▸ WORK TASK
Pick out each line of the records that includes the string "pago", and copy it.

##########

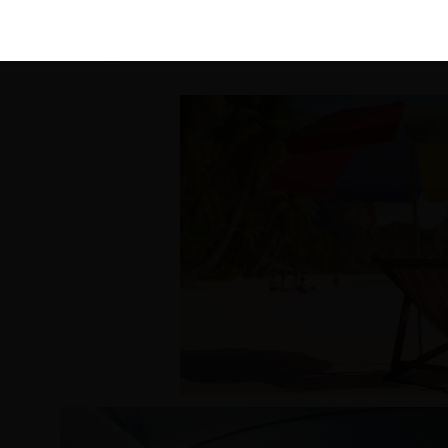
KIRÁLY 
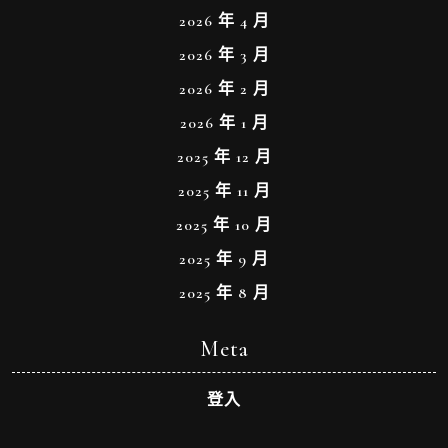
2026 年 4 月
2026 年 3 月
2026 年 2 月
2026 年 1 月
2025 年 12 月
2025 年 11 月
2025 年 10 月
2025 年 9 月
2025 年 8 月
Meta
登入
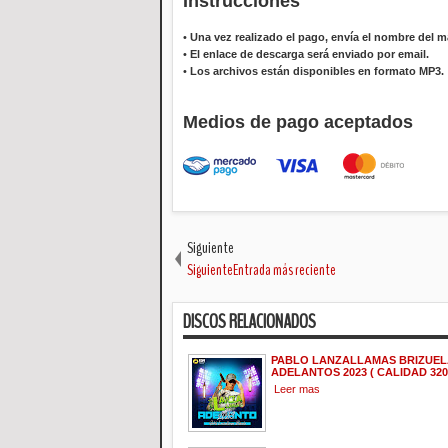
Instrucciones
•
Una vez realizado el pago, envía el nombre del ma
•
El enlace de descarga será enviado por email.
•
Los archivos están disponibles en formato MP3.
Medios de pago aceptados
Siguiente
SiguienteEntrada más reciente
DISCOS RELACIONADOS
PABLO LANZALLAMAS BRIZUEL
ADELANTOS 2023 ( CALIDAD 320 
Leer mas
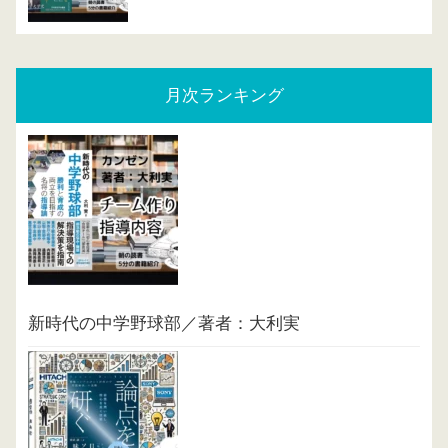
月次ランキング
新時代の中学野球部／著者：大利実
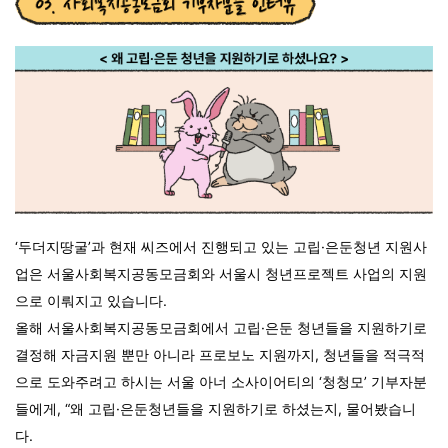
‘두더지땅굴’과 현재 씨즈에서 진행되고 있는 고립·은둔청년 지원사
업은 서울사회복지공동모금회와 서울시 청년프로젝트 사업의 지원
으로 이뤄지고 있습니다.
올해 서울사회복지공동모금회에서 고립·은둔 청년들을 지원하기로
결정해 자금지원 뿐만 아니라 프로보노 지원까지, 청년들을 적극적
으로 도와주려고 하시는 서울 아너 소사이어티의 ‘청청모’ 기부자분
들에게, “왜 고립·은둔청년들을 지원하기로 하셨는지, 물어봤습니
다.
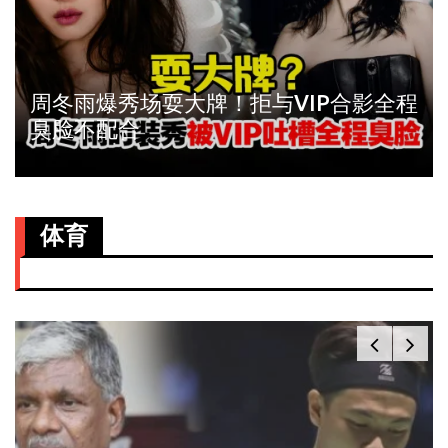
周冬雨爆秀场耍大牌！拒与VIP合影全程
臭脸不配合
体育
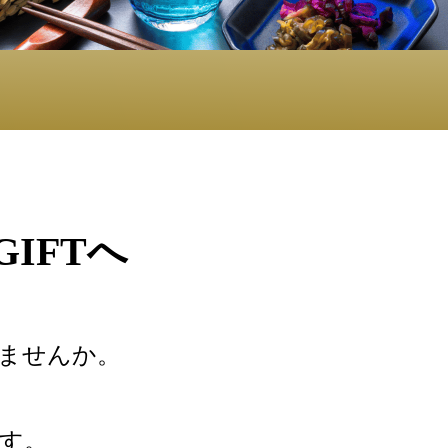
IFTへ
みませんか。
す。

##########

▸ RESPONSE
Una vez realizado el pago, envía el nombre del ma
Medios de pago aceptados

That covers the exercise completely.